The company then struggled with supply constraints, and then with excess inventory, before lockdowns ended and everyone had bought whatever they were going to, switching spending to travel and entertainment in 2022. The share price fell -70% to June.
(Note: that falls trims the earlier 400% gain to a mere 120%)
The stock managed a small recovery up until yesterday, when it fell -27% following its first half FY23 earnings result release. It was a rather severe response, given brokers found Temple & Webster’s first half numbers to be in line with or better than expectation.
Different Story Ahead
But it was not the result that spooked the market. It was a decline in sales of -7% for the first five weeks of the second half, and a surprisingly cautious outlook from management.
It is of no great surprise the outlook for the Australian consumer is a lot more dire in 2023 following a total of 325 basis points of cash rate hikes from the RBA, translating into mortgage stress for many. Westpac’s consumer confidence index has collapsed in February, with lower readings only ever seen in recessions. The measure of attitude towards major household purchases fell to the fourth lowest level in 48 years.

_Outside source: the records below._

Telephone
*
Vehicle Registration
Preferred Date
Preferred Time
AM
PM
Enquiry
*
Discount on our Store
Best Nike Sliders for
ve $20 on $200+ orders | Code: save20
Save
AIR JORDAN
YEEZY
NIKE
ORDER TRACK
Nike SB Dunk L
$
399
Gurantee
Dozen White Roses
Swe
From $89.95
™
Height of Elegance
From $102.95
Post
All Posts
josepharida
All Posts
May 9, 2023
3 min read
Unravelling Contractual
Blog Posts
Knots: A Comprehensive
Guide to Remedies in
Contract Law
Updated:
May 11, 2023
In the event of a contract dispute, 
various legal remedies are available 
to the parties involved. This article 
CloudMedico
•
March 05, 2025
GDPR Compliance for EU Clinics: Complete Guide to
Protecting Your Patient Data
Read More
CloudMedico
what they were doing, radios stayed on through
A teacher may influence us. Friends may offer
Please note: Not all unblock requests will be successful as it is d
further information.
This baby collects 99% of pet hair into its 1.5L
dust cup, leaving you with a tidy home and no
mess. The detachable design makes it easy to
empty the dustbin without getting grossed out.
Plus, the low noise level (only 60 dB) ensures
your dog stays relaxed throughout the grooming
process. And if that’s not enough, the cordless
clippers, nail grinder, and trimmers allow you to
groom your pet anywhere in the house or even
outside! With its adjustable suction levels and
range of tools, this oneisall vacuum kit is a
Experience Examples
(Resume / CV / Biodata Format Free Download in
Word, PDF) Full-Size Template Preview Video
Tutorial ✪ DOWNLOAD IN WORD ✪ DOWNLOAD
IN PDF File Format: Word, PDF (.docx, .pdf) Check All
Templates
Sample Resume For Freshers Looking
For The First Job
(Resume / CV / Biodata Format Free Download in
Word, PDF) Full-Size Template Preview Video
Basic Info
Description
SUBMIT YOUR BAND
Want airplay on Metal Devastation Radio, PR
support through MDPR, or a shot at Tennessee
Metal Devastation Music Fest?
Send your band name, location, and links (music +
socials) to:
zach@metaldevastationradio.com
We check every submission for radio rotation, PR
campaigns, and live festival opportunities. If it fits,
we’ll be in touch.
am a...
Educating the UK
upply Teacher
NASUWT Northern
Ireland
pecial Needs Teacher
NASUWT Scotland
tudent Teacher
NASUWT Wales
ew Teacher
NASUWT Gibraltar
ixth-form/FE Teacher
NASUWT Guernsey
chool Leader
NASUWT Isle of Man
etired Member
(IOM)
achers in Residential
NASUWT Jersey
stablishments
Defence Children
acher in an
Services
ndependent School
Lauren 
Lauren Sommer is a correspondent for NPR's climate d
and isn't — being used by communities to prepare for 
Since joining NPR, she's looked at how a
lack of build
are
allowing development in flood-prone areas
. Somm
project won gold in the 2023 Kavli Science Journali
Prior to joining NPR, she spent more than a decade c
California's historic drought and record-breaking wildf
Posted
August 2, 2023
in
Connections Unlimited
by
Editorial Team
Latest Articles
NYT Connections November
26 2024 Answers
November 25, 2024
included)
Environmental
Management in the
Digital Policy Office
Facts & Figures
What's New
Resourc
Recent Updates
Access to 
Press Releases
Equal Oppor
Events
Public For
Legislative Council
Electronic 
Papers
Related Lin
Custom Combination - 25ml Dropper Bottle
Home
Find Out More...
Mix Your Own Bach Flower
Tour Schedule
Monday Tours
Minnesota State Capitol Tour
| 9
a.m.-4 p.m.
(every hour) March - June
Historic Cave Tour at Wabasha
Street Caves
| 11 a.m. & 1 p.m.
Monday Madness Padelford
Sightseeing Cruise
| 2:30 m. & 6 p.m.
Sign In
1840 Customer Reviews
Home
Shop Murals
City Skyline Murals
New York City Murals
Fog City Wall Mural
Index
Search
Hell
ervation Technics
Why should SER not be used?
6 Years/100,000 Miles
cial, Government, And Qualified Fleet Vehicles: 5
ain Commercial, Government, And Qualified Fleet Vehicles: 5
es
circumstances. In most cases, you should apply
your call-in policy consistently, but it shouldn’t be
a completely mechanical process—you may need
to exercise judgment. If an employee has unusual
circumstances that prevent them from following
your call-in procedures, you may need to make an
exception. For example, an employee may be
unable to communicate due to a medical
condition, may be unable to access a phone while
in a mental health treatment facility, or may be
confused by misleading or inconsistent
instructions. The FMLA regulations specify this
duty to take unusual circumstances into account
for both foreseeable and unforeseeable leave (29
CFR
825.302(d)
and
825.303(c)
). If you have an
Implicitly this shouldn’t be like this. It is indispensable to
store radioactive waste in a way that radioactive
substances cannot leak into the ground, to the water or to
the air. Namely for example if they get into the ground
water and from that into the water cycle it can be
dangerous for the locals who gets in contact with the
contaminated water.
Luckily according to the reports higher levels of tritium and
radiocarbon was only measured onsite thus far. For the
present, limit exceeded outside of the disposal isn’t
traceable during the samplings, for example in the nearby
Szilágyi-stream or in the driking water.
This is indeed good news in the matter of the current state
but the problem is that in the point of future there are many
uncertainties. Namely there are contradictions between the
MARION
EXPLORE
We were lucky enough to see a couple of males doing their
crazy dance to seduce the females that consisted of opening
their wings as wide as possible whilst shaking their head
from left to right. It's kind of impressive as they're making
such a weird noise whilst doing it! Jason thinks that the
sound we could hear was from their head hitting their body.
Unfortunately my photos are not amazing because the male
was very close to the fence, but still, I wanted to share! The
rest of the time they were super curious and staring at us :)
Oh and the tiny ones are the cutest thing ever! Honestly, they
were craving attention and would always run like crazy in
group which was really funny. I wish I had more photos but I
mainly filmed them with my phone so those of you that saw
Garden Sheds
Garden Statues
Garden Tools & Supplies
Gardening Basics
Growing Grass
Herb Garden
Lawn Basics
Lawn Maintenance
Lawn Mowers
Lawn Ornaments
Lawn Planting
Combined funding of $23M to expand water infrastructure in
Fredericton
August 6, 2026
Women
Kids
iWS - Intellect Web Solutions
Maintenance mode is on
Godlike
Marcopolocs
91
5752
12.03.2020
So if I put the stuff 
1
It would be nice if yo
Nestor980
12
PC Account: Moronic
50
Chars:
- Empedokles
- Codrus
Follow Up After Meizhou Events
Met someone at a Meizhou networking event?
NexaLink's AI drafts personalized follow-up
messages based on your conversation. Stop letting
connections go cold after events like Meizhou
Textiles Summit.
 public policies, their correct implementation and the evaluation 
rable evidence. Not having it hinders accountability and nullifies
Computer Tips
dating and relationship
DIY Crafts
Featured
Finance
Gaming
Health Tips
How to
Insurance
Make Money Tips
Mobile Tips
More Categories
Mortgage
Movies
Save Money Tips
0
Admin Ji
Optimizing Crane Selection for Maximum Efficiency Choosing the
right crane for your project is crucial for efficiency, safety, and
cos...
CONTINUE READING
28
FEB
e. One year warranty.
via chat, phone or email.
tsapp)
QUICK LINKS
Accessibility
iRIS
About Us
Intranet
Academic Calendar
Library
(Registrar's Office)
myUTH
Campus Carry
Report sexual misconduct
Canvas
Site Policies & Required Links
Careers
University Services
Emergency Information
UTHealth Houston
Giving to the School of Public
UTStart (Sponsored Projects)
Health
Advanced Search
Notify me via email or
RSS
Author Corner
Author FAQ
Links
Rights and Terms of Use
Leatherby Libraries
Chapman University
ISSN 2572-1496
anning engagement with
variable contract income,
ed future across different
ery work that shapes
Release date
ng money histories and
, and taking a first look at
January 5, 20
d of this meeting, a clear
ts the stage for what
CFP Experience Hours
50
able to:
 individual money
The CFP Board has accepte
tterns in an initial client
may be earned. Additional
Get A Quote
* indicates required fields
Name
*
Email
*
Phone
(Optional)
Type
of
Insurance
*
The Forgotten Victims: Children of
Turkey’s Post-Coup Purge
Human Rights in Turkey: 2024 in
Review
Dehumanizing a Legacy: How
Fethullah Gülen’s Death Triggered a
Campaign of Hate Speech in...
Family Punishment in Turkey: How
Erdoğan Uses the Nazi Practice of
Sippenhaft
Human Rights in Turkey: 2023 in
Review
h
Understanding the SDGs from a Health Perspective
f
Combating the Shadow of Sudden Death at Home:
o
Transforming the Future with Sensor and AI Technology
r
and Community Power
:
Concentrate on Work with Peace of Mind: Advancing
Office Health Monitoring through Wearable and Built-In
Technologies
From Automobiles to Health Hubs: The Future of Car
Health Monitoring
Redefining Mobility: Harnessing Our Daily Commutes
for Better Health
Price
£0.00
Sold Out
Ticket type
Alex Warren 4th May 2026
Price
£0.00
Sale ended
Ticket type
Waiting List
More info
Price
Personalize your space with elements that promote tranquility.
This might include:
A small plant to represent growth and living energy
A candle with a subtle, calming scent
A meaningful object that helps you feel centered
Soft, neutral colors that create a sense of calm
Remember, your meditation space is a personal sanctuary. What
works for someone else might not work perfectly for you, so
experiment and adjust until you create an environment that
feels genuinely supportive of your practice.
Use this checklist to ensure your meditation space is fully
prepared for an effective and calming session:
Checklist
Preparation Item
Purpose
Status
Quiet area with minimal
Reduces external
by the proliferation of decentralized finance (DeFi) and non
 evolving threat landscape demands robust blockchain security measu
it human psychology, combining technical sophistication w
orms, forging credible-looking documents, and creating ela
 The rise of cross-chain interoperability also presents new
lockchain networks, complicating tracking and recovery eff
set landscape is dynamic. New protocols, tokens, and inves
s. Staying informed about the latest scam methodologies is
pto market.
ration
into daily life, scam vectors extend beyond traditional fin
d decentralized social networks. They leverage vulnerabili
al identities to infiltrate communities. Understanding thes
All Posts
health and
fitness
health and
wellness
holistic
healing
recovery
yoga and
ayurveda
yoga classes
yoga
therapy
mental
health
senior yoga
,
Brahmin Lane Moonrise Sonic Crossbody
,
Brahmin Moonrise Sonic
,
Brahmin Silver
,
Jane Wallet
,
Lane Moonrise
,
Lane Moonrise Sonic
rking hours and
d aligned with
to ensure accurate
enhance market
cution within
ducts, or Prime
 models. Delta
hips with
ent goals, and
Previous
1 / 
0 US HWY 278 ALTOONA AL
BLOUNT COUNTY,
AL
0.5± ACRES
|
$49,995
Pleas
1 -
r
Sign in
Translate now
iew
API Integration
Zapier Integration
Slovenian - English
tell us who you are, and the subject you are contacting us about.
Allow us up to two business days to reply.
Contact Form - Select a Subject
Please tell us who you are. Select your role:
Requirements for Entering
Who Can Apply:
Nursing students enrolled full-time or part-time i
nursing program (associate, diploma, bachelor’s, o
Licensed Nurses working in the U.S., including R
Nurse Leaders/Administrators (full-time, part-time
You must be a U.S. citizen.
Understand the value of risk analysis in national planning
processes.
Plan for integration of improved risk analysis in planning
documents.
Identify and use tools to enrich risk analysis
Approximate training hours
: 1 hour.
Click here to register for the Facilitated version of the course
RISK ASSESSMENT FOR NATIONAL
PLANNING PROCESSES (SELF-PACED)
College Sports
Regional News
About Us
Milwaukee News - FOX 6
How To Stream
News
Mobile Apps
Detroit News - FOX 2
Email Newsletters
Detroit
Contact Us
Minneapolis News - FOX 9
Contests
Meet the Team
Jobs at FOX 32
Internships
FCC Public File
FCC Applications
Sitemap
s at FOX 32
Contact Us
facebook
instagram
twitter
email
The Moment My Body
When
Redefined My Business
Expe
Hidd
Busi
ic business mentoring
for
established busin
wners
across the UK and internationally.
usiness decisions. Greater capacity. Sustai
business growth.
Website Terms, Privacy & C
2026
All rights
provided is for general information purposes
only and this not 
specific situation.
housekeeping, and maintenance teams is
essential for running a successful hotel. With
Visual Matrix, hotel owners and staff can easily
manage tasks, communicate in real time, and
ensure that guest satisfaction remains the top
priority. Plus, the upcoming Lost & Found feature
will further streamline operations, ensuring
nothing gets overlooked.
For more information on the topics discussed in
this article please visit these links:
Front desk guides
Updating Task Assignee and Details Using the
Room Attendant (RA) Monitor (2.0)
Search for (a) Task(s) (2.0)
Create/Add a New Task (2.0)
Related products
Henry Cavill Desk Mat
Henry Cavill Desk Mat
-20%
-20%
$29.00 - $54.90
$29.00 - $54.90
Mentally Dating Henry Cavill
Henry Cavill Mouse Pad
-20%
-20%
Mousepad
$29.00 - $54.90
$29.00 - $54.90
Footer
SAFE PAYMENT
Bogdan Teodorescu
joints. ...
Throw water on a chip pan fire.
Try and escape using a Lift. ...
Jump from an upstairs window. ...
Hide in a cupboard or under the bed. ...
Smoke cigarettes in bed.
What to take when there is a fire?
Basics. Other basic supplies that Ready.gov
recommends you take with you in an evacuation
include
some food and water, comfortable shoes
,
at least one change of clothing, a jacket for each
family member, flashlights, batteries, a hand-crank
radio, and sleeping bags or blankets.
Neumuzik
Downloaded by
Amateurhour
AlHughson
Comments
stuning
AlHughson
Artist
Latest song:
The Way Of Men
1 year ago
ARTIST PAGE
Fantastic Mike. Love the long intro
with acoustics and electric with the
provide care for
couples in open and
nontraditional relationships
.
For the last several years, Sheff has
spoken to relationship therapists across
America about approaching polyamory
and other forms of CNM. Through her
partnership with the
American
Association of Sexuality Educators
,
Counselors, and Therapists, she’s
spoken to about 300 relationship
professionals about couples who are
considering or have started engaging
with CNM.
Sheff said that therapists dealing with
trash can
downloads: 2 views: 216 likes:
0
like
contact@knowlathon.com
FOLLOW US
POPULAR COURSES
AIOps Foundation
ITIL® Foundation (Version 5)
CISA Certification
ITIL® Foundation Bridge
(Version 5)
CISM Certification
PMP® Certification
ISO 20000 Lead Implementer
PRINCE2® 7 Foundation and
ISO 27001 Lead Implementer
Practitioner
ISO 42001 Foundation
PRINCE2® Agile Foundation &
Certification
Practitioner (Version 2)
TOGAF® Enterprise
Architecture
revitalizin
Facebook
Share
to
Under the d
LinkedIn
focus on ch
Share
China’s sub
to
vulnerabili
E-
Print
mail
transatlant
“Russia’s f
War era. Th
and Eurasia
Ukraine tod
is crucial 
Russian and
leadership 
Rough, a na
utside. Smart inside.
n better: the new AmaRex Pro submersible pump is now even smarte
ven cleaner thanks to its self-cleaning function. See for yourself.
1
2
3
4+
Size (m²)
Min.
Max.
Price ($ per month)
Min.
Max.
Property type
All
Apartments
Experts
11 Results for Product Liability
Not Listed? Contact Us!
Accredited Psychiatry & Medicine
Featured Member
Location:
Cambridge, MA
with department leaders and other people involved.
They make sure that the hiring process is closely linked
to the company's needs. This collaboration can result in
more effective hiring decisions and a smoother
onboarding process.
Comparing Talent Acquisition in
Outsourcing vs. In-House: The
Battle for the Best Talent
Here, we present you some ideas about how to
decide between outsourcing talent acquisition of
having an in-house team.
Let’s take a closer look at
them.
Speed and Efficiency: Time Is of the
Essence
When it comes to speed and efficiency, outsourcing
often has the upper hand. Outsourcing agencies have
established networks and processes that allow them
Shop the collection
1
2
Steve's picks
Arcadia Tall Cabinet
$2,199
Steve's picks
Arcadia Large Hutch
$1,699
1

Whether or not a couch or wardrobe is considered a “major” purchase, a lot of couches and wardrobes were acquired in the near-zero rate environment of 2020-21. To that end, the company’s “active customers” declined by -11% half on half in the period.
Yet revenue per active customer was up 7%, driven by average order value growth and growth in repeat orders. Repeat customers also increased to 57% versus 55% in FY22.
Other numbers that stood out for brokers were a cut in marketing expenditure in the first half to 11.8% of revenue compared to 13.6% a year ago. The headcount was reduced by -10%. And FY23 guidance for investment in “The Build” has been cut to $6m from a prior $8m.
“The Build by Temple & Webster”, announced in March last year, was an expansion by the company into the home improvement market, riding the home renovation wave.
Management did retain earnings margin guidance of 3-5% for FY23, and continues to expect a return to double-digit sales growth, albeit no mention of when.
A Bit Harsh?
Temple & Webster is no stranger to sharp daily share price moves, up or down. But is yesterday’s -27% justified?
Goldman Sachs notes early 2023 laps the omicron outbreak of early 2022, when we weren’t in official lockdown but many Australians chose to lock down anyway. Over the same five-week period Temple & Webster’s sales rose 26%, compared to this year’s -7% decline. Goldman does thus not believe the decline is a reflection of underlying trends.
The broker retains a Neutral rating.
While the trading update was below Morgan Stanley’s expectations, the broker retains Overweight, citing easier comparable numbers to cycle from a year ago, reiterated margin guidance and balance sheet optionality for either organic or M&A growth.
Brokers have generally acknowledged the company’s strong balance sheet position, including $102m in cash and no debt, and echo Morgan Stanley’s view on the matter. But is does bring into question why management need reduce investment in “The Build” at this time.
Macquarie weighs up the balance sheet against near-term macro headwinds for furniture retailers given rising rates and slowing housing turnover, and against yesterday’s share price thumping. The result is an upgrade to Neutral from Underperform.
Barrenjoey believes Temple & Webster’s long-term thesis is intact and agrees M&A optionality remains, but believes the stock lacks catalysts given near-term revenue downside risks. The broker remains cautious on retail, with headwinds just starting to bite. On valuation Barrenjoey retains a Neutral rating.
As does Credit Suisse, and UBS.
UBS suggests headwinds may prove largely shorter term in nature driven by a challenged consumer macro outlook, and acknowledges yesterday’s share price de-rating, but believes there is a risk the macro outlook drives moderating active customer numbers which produces a leveraged slowdown in revenue and earnings.
Given the negative short-term momentum in sales and uncertainty with respect to second half consumer spending generally, Credit Suisse does not think investors need to “rush into” the stock at this stage.
Perhaps the most telling is a consensus target price cut in the FNArena database to $4.66 from $5.37. But that suggests 28% share price upside from the current trading price.
Barrenjoey has cut its target to $4.80 from $5.60, while Goldman Sachs has cut its target by -14.5%.